I tried to be aware of his incentives and motivators, but it’s all guesswork really. The first time I negotiated - I came at it from my needs. The second time - I came at it from a much more holistic place.

Where I need to improve is using calibrated questions and labels to uncover the truth inside the others head.

Anyway; Going into it: What were my motivators?

  • Looking after myself
  • A quiet space to be productive
  • Having energy left over outside work to live my life

What are my bosses motivators?

  • Not have a team under him collapse? Arrogant maybe - but we were already often down to 2 or 1 people manning the team due to sickness and annual leave. If I fell over or one of my two teammates left we’d be fucked.
  • Team cohesion and not having to explain why things are different for some people?
  • Liking the office being full of people?
  • Being afraid people won’t work if they aren’t visible?
  • ?

During the meeting:

  • I explained where I was at
  • Reminded that we’d left off the previous discussion with me to trust that he’ll figure it out
  • and I explained that my previous boss made similar promises and would backflip the next week.

I can’t recall the exact wording but it was something like: “My previous manager promised similar things, and then the next week would tell me the complete opposite - and that broke my trust. Here — it looks like the same thing is happening, and I trust you.”

Pretty shortly after that there was a moment of silence, and then he said three days WFH was fine.

I was a shell shocked to say the least.

I was already really struggling with 3 days in the office - and the bomb that it was going to be 4 dropped on me like a tonne of bricks. I wasn’t expecting to go into that meeting and get everything I was hoping for. I was just aiming for a reversal!

I know that sometimes the best thing to say is nothing at all - but it still stuns me a little bit each time I’m negotiating and I get hit by the extended silence followed by someone articulating everything you’ve been trying to get.

Sometimes you just gotta give people a momement to think. It’s not dead air. It’s space for them to move toward you.

It would have been fine to leave it there.

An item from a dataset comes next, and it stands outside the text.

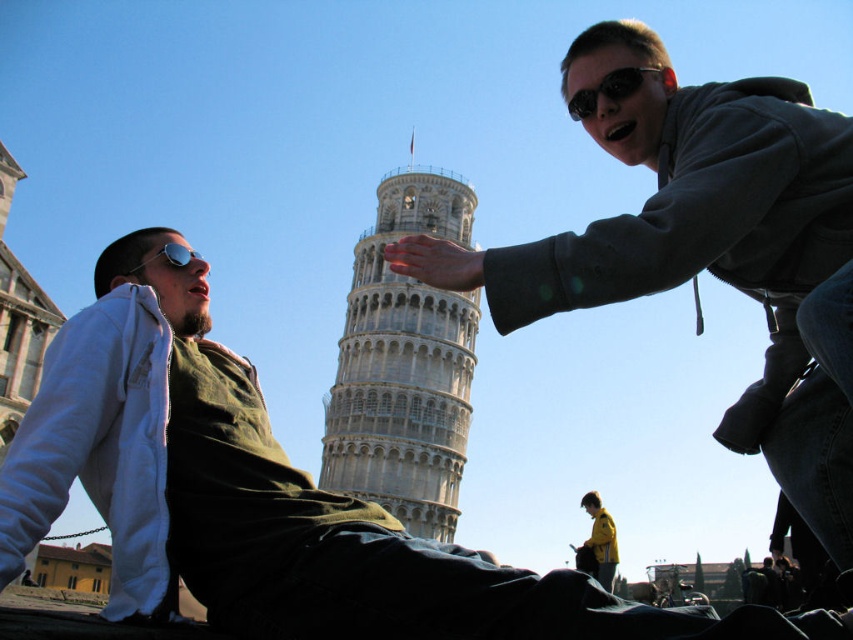 You are standing at the point labeled as point (340, 392) and want to take a photo of the Leaning Tower of Pisa. There is a person at point (442, 563) blocking your view. Can you move to a position where you can see the tower without the person blocking it?

Point (442, 563) is in front of point (340, 392), so if you move behind point (340, 392), you can see the Leaning Tower of Pisa without the person blocking your view.

You are standing in the Piazza dei Miracoli and see the Leaning Tower of Pisa in the background and the matte black jacket at center. If you want to take a photo that includes both the tower and the jacket, which direction should you move to ensure both are in frame?

To include both the Leaning Tower of Pisa and the matte black jacket at center in your photo, you should move closer to the matte black jacket at center. Since the matte black jacket at center is 107.13 feet away from the viewer, moving closer will bring it nearer while still keeping the tower in the background within the frame.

But I didn’t leave it there.

I asked him if that was really okay - would it cause him trouble with other people demanding the same, or cause him issues with upper management who might put pressure to change?

He said it wouldn’t be a problem and then he explained why.

You might wonder why I asked that, instead of just taking the win. It was a little worrying for sure.

I didn’t want to risk making him second guessing himself; but even more than, I didn’t want someone else to either. I’ve learnt that when you open up and address someones concerns and look at it from their perspective and their needs, they tend to open up as well. And because no is the easiest word in the world, when you frame a question with “Won’t that cause a problem?” - if they’re on your side, they’ll say no, and often explain why.

Just be careful doing this if you don’t build rapport or haven’t actually empathised. If you’re fighting, they might throw it in your face, and say “yes it will, so I ain’t doin’ it!”

At the end of the day - as much as I’ve got my needs and my problems. He’s got his own to deal with - and I wanted to make sure this wasn’t an agreement that was going to be forgotten the second I left the room.


In the end, when I aligned what I was asking for with his motivators, and took an extra moment to address extra concerns at the end - the incentives lined up. And I think that’s why it worked.